## Activity
Copy each of the entries below faithfully, setting aside any pictures.

## Task inputs
--- START ---

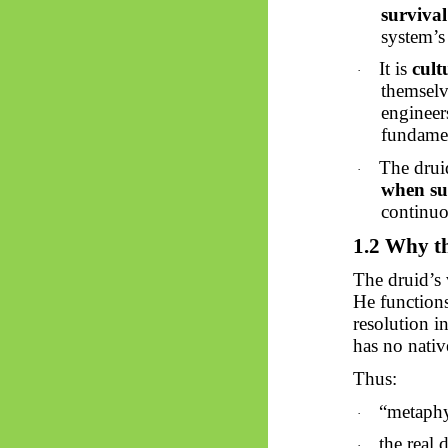
survival
system’s 
It is
cult
·
themselv
engineer
fundamen
The drui
·
when su
continu
1.2 Why th
The druid’s 
He function
resolution 
has no nativ
Thus:
“metaphy
·
the real 
·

--- END ---

## Result
survival
system’s 
It is
cult
·
themselv
engineer
fundamen
The drui
·
when su
continu
1.2 Why th
The druid’s 
He function
resolution 
has no nativ
Thus:
“metaphy
·
the real 
·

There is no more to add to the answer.